Minimize Prim count.

The cost and weight of opening a scene also scales with the ultimate number of :ref:prims <glossary:Prim> populated on the resultant :ref:UsdStage <glossary:Stage>, but much, much less so with the number of :ref:properties <glossary:Property> contained in the scene. This is due to the fact that prims can introduce new :ref:composition arcs <glossary:Composition Arcs> into the scene, and therefore each prim must be uniquely :ref:indexed <glossary:Index> , and the results cached for later property evaluation. This leads to the following guidelines:
- Leverage transformable gprims.
  
  Take advantage of the fact that geometric primitives in USD are transformable. Do not create an parent :usdcpp:Xform <UsdGeomXform> for a :usdcpp:Mesh <UsdGeomMesh> for the sole purpose of transforming the Mesh, since you can transform the Mesh directly using its :usdcpp:Xformable <UsdGeomXformable> properties. The :doc:Alembic file format plugin <plugins_alembic> collapses "xform + shape" combinations into a single "transformable gprim" in UsdGeom. Leveraging this feature of the UsdGeom schemas typically cuts the prim count of scenes by 40% to 50%, depending on the scene's branching structure.
- Use Instancing at higher granularities .
  
  Even if your renderer is only able to instance individual gprims, there is a compelling advantage to expressing instancing at a higher granularity and simply letting your renderer process the USD prototype redundantly for each instance to get at the instanceable gprims. While gprim-level instancing is expressible in USD, it provides zero prim-count reduction, and actually adds somewhat to the cost of opening a stage since you have introduced at least one instancing composition arc onto each "leaf" prim - the overhead should not be substantial enough to discourage you from instancing at the fine-grain, but rather encourage you to add another level of instancing on top of it, such as at the asset level.
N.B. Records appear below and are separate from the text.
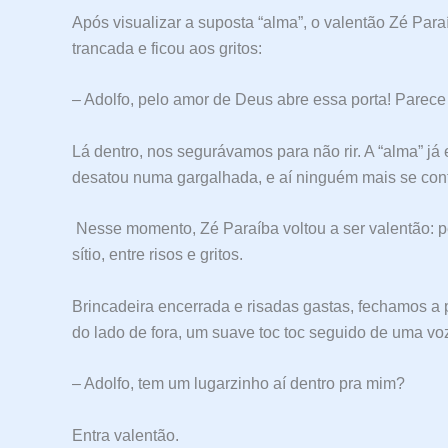
Após visualizar a suposta “alma”, o valentão Zé Para
trancada e ficou aos gritos:
– Adolfo, pelo amor de Deus abre essa porta! Parece 
Lá dentro, nos segurávamos para não rir. A “alma” 
desatou numa gargalhada, e aí ninguém mais se con
Nesse momento, Zé Paraíba voltou a ser valentão: p
sítio, entre risos e gritos.
Brincadeira encerrada e risadas gastas, fechamos a 
do lado de fora, um suave toc toc seguido de uma vo
– Adolfo, tem um lugarzinho aí dentro pra mim?
Entra valentão.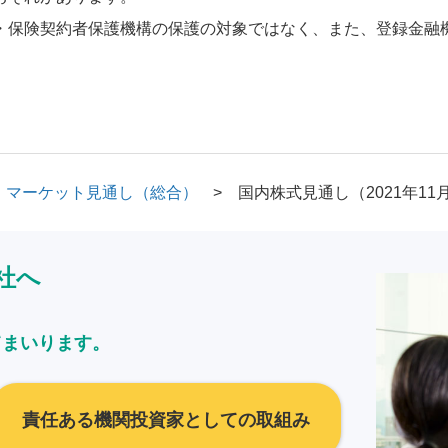
・保険契約者保護機構の保護の対象ではなく、また、登録金融
マーケット見通し（総合）
国内株式見通し（2021年11
社へ
てまいります。
責任ある機関投資家としての取組み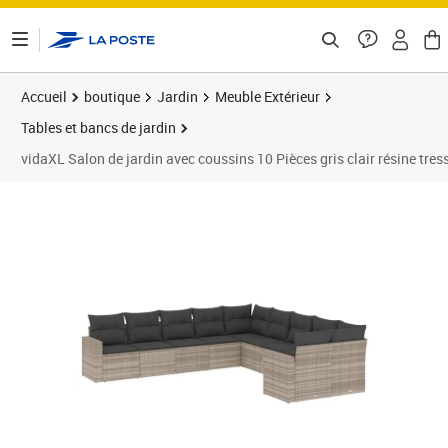
ontenu de la page
Accueil
boutique
Jardin
Meuble Extérieur
Tables et bancs de jardin
vidaXL Salon de jardin avec coussins 10 Pièces gris clair résine tres
Prix 538,89€
Prix 5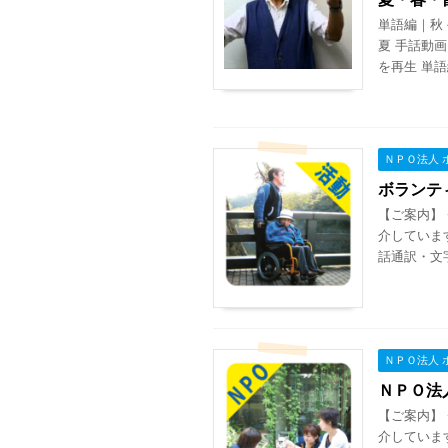
単語編｜秋
夏 手話動
を再生 単語
ＮＰＯ法人 
ボランテ
【ご案内】
介していま
話通訳・文
ＮＰＯ法人 
ＮＰＯ法
【ご案内】
介していま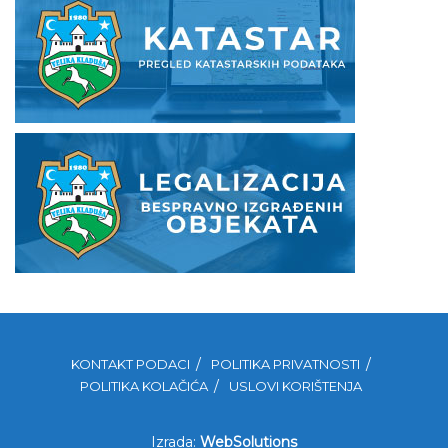
KONTAKT PODACI
POLITIKA PRIVATNOSTI
POLITIKA KOLAČIĆA
USLOVI KORIŠTENJA
Izrada:
WebSolutions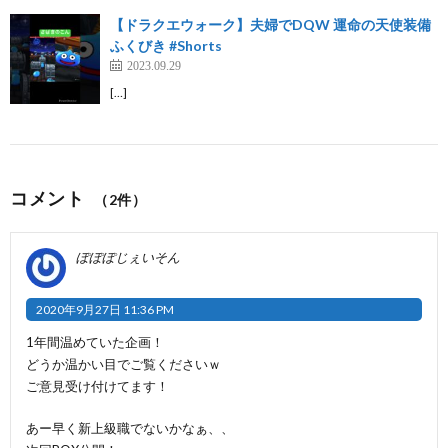
【ドラクエウォーク】夫婦でDQW 運命の天使装備
ふくびき #Shorts
2023.09.29
[…]
コメント
（2件）
ぽぽぽじぇいそん
2020年9月27日 11:36 PM
1年間温めていた企画！
どうか温かい目でご覧くださいｗ
ご意見受け付けてます！
あー早く新上級職でないかなぁ、、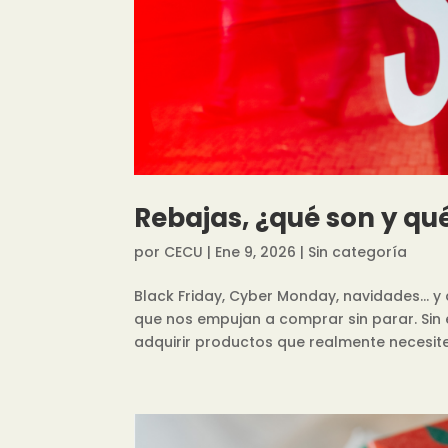
Rebajas, ¿qué son y qué
por
CECU
|
Ene 9, 2026
|
Sin categoría
Black Friday, Cyber Monday, navidades… y
que nos empujan a comprar sin parar. Sin
adquirir productos que realmente necesite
- Prefer Property namespaces for organization.
  
  Properties in USD can be organized into "namespaces", similarly to "compound properties" in Alembic. Property namespaces are simply a reserved separator character, ":" with API for creating and enumerating properties by (multiple) levels of namespacing. User properties, primvars, and other "property schemas" leverage property namespaces effectively.